Abstract
The ternary complex between Lactobacillus casei dihydrofolate reductase, the coenzyme NADP+, and the antibacterial drug trimethoprim was studied by 1H and 31P NMR spectroscopy. The C2-H resonances of two of the histidine residues of the protein were each split into two signals of approximately half-proton intensity in the 1H spectrum of this complex. Studies of the temperature-dependence of the lineshape of these histidine signals showed that the splitting is due to the coexistence of approximately equal amounts of two slowly interconverting (6 sec-1 at 31°) conformational forms of the complex. Two sets of proton resonances from the bound coenzyme were identified by the use of selectively deuterated coenzyme and by transfer of saturation experiments. Conformation I was characterized by nicotinamide proton resonances shifted substantially (0.6-1.1 ppm) to low field from their positions in the free coenzyme, while in Conformation II the changes in chemical shift on binding were much smaller (≤0.12 ppm). Only a single set of 1H resonances from the bound trimethoprim was observed in transfer of saturation experiments at 45°, perhaps because of relatively rapid interconversion between the two conformational states at this temperature. However, the addition of NADP+ produced a large (1.1 ppm) upfield shift of the 2',6'-proton resonance of trimethoprim relative to its position in the binary complex. In the 31P spectrum of the bound coenzyme, two sets of signals were seen for the pyrophosphate phosphorus nuclei. As judged from both the 1H and 31P spectra, the complexes of enzyme, trimethoprim, and NADP+ or NHDP+ (the hypoxanthine analogue) are mixtures of Conformations I and II, whereas the complexes formed with the thionicotinamide or acetylpyridine analogues of the coenzymes (TNADP+ and APADP+) are exclusively in Conformation II. The enzyme-methotrexate-NADP+ complex is exclusively in Conformation I. Comparing the 31P spectra of the enzyme-trimethoprim-TNADP+ and enzyme-methotrexate-NADP+ complexes, the two conformational states were found to differ in the conformation of the pyrophosphate backbone of the bound coenzyme, as indicated by the 31P-1H and 31P-31P spin-spin coupling constants. This system appears to be an example of a two-state conformational equilibrium which can be "switched" by the binding of ligands of different structure.
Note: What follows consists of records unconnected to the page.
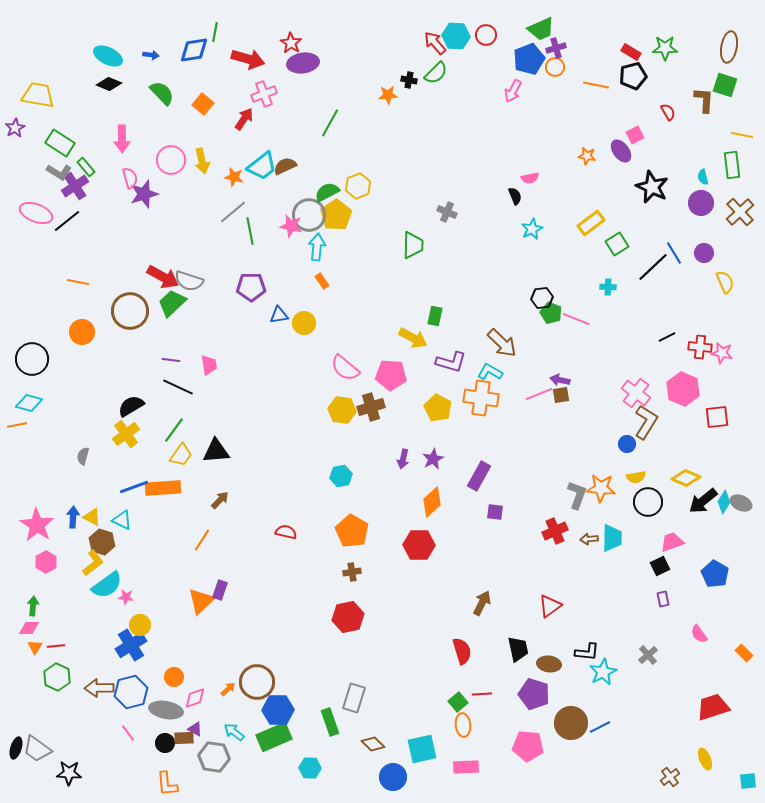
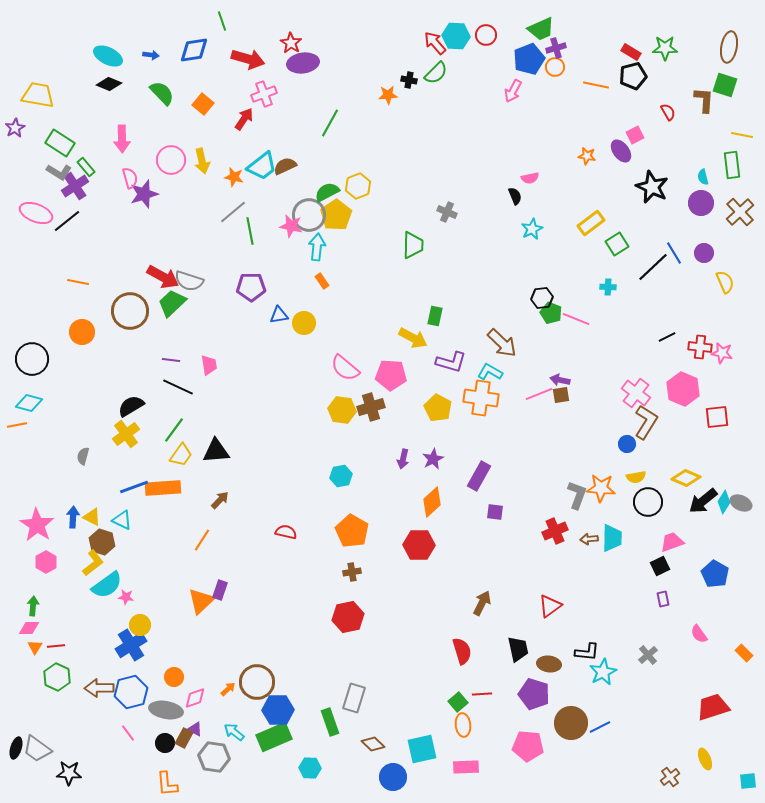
green line at (215, 32): moved 7 px right, 11 px up; rotated 30 degrees counterclockwise
brown rectangle at (184, 738): rotated 60 degrees counterclockwise
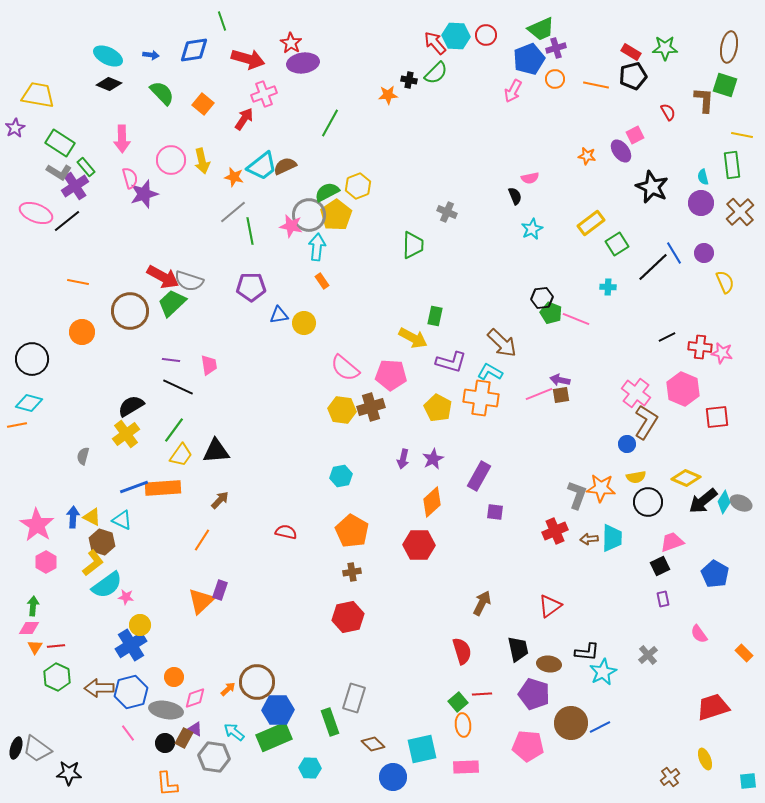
orange circle at (555, 67): moved 12 px down
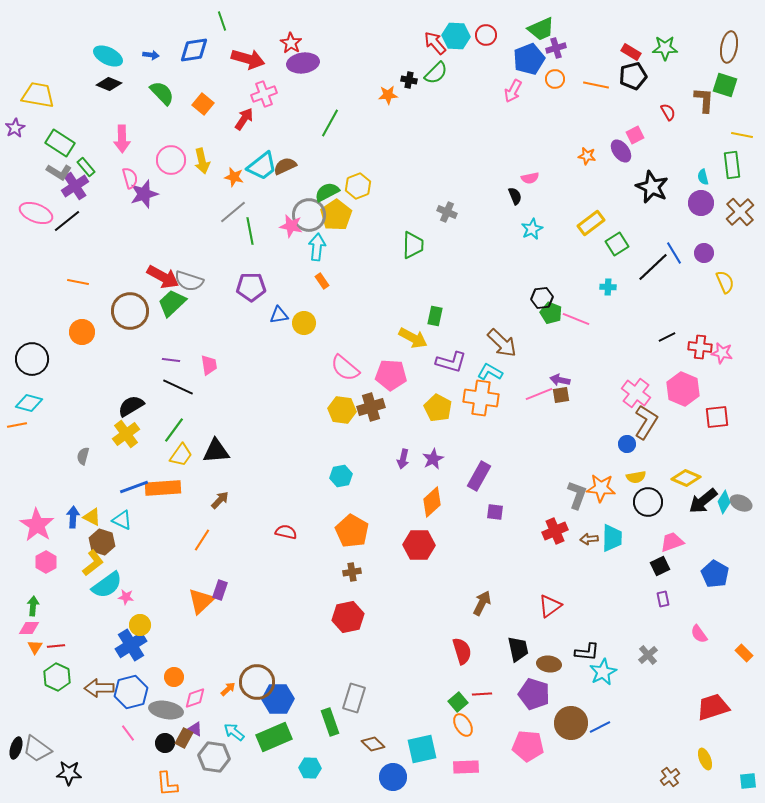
blue hexagon at (278, 710): moved 11 px up
orange ellipse at (463, 725): rotated 25 degrees counterclockwise
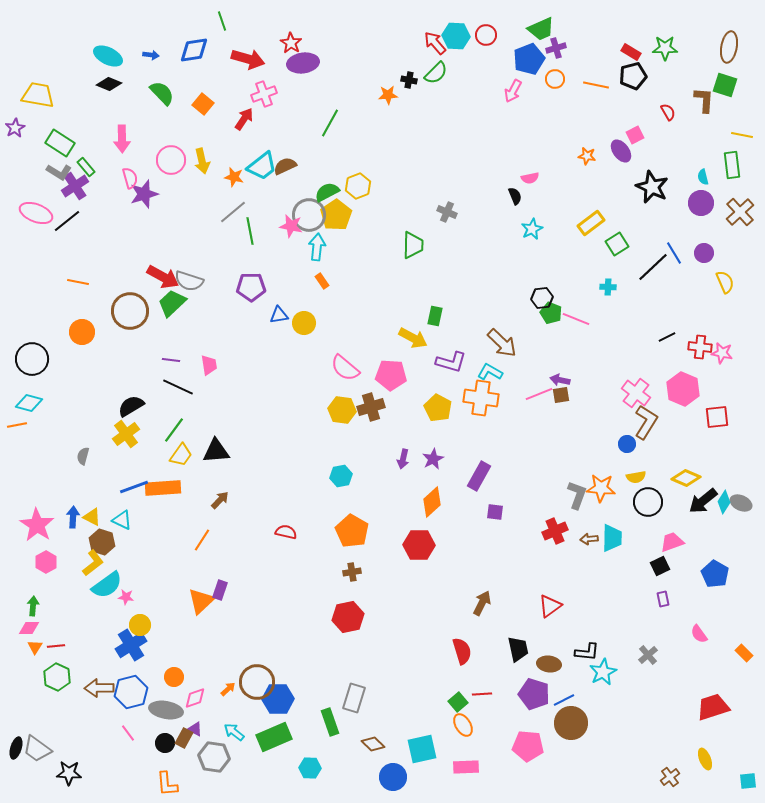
blue line at (600, 727): moved 36 px left, 27 px up
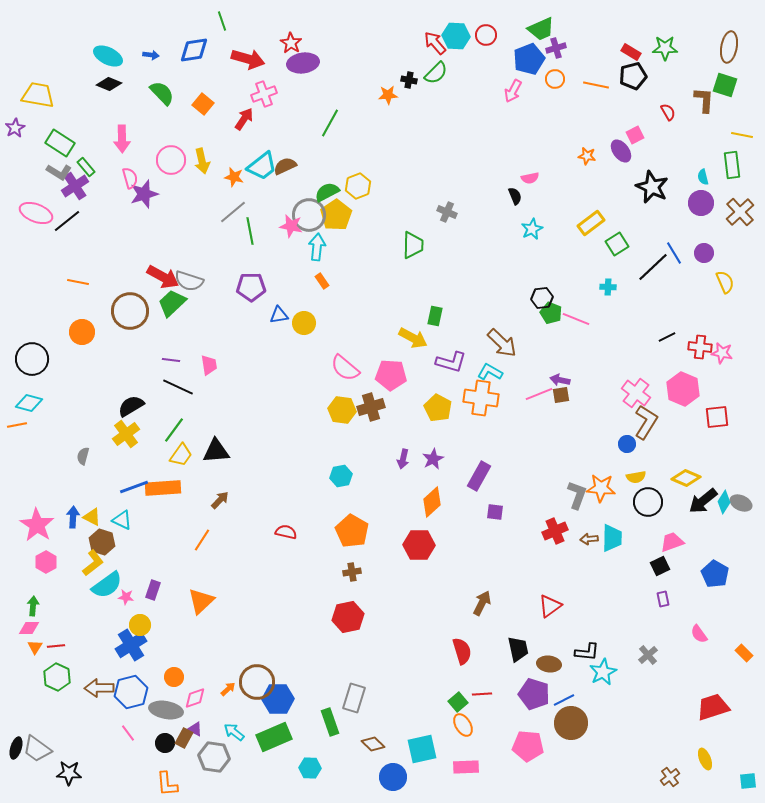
purple rectangle at (220, 590): moved 67 px left
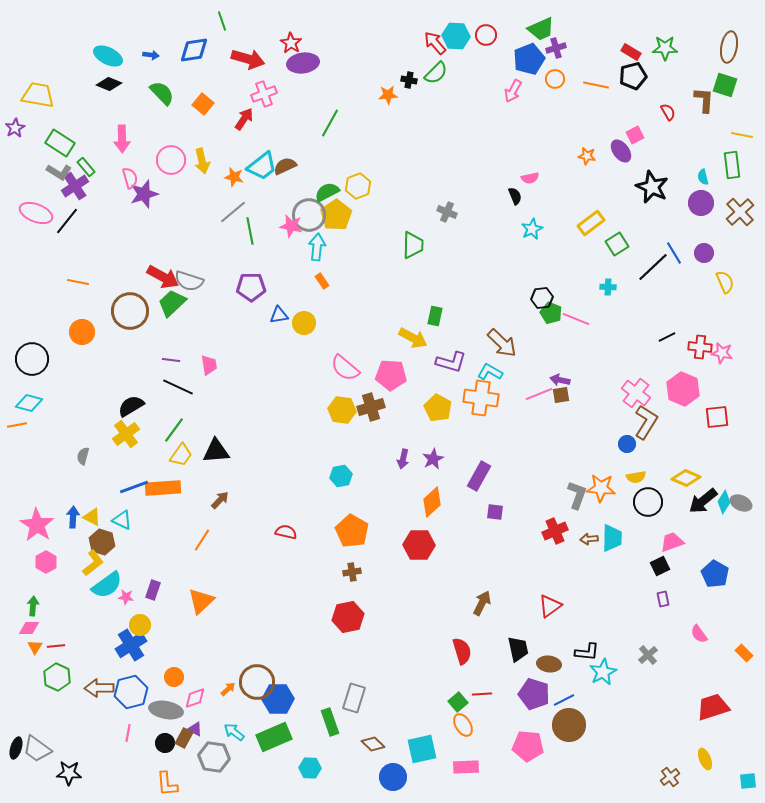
black line at (67, 221): rotated 12 degrees counterclockwise
brown circle at (571, 723): moved 2 px left, 2 px down
pink line at (128, 733): rotated 48 degrees clockwise
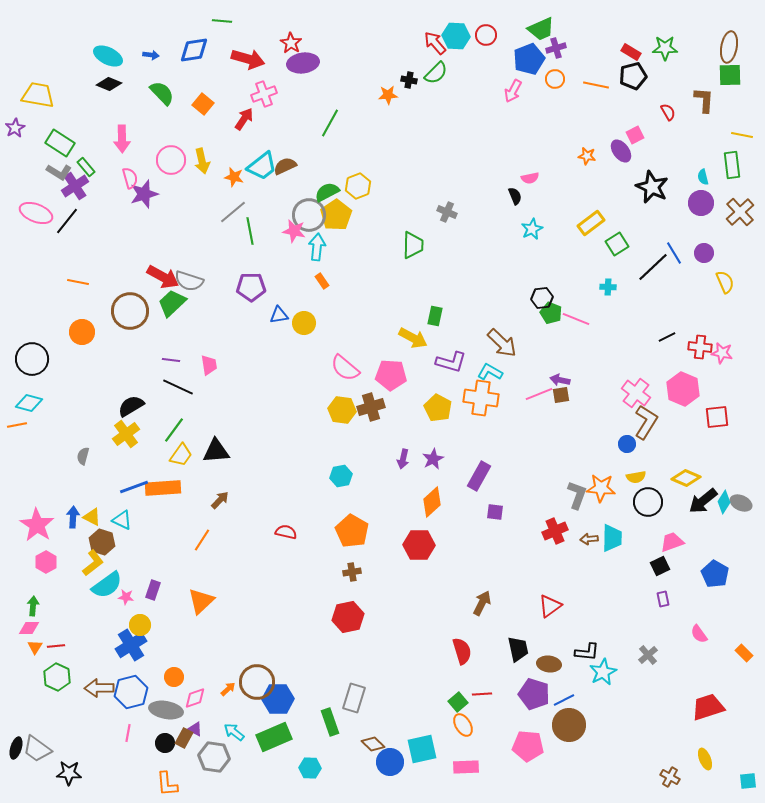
green line at (222, 21): rotated 66 degrees counterclockwise
green square at (725, 85): moved 5 px right, 10 px up; rotated 20 degrees counterclockwise
pink star at (291, 226): moved 3 px right, 5 px down
red trapezoid at (713, 707): moved 5 px left
blue circle at (393, 777): moved 3 px left, 15 px up
brown cross at (670, 777): rotated 24 degrees counterclockwise
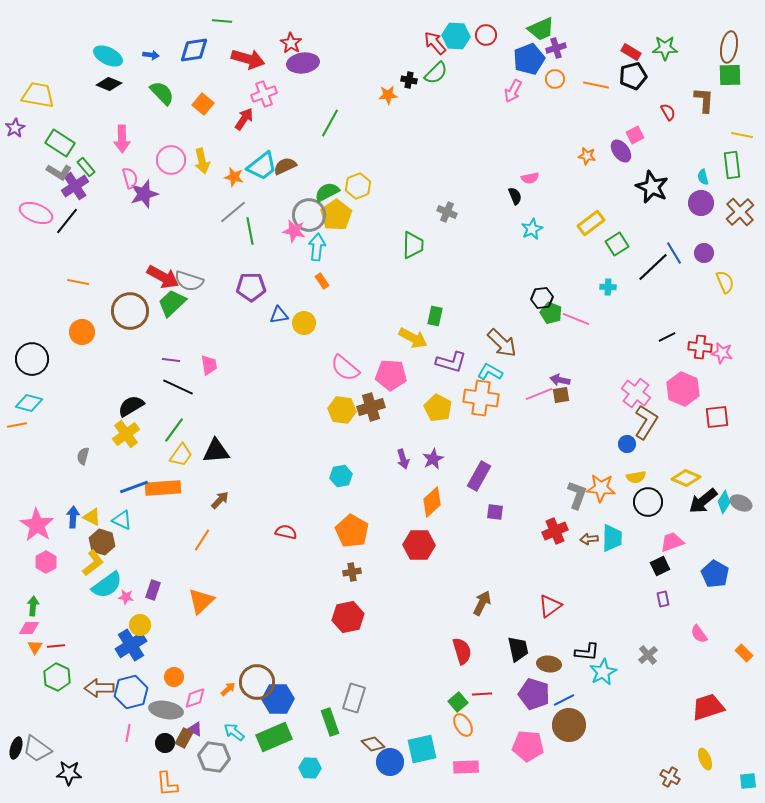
purple arrow at (403, 459): rotated 30 degrees counterclockwise
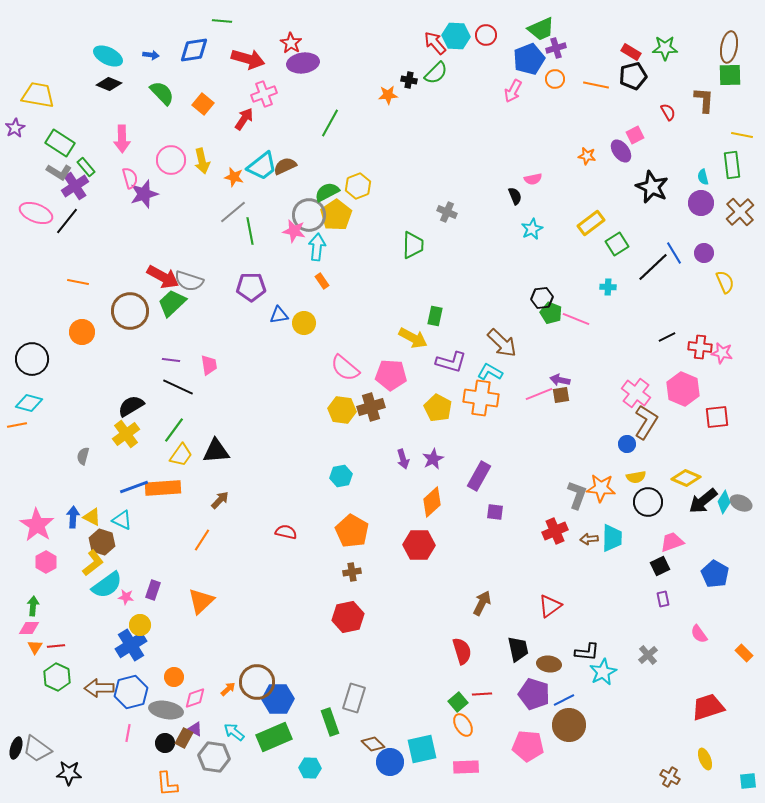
pink semicircle at (530, 178): moved 3 px right, 1 px down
The nature of the two conformational states and their implications for structure-activity analysis are discussed.
ACKNOWLEDGMENTS We are grateful to Gill Ostler and John McCormick for invaluable technical assistance, to Dr. David Matthews for sending us the atomic coordinates derived from his crystallographic work, and to the Oxford Enzyme Group, particularly Iain Campbell and Peter Stiles, for the opportunity to use their 470 MHz spectrometer.